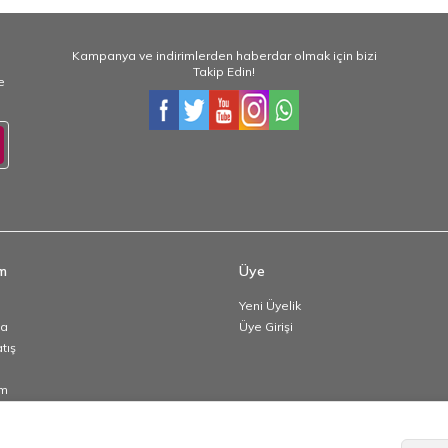
Kampanya ve indirimlerden haberdar olmak için bizi
Takip Edin!
e
im
Üye
Yeni Üyelik
da
Üye Girişi
atış
im
p Bilgileri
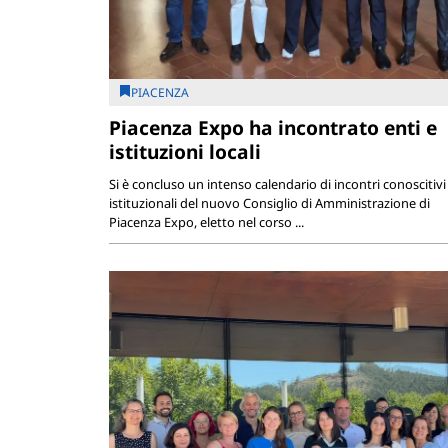
PIACENZA
Piacenza Expo ha incontrato enti e
istituzioni locali
Si è concluso un intenso calendario di incontri conoscitivi
istituzionali del nuovo Consiglio di Amministrazione di
Piacenza Expo, eletto nel corso ...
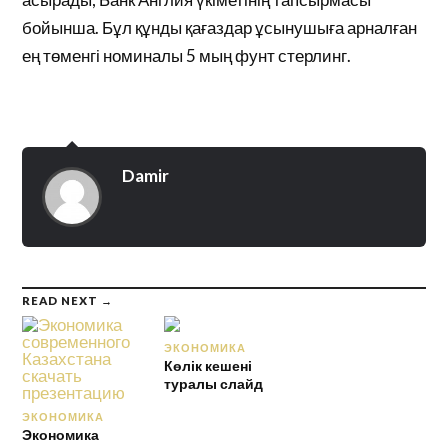
бойынша. Бұл құнды қағаздар ұсынушыға арналған
ең төменгі номиналы 5 мың фунт стерлинг.
Damir
READ NEXT →
ЭКОНОМИКА
Көлік кешені
туралы слайд
ЭКОНОМИКА
Экономика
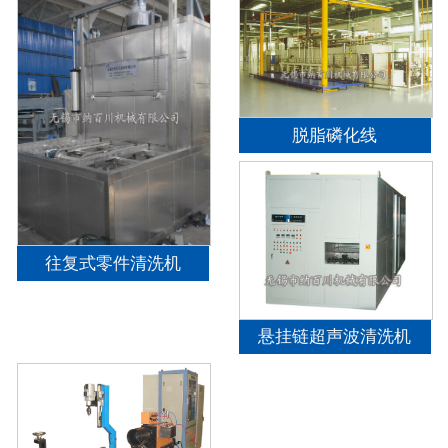
脱脂磷化线
往复式零件清洗机
悬挂链超声波清洗机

◆ ◆ ◆

Repeat word for word the lines starting at the one with "ең төменгі номиналы 5 мың фунт стерлинг." and ending at the final line of the records above, both included; no pictures.

ең төменгі номиналы 5 мың фунт стерлинг.
Damir
READ NEXT →
ЭКОНОМИКА
Көлік кешені
туралы слайд
ЭКОНОМИКА
Экономика
脱脂磷化线
往复式零件清洗机
悬挂链超声波清洗机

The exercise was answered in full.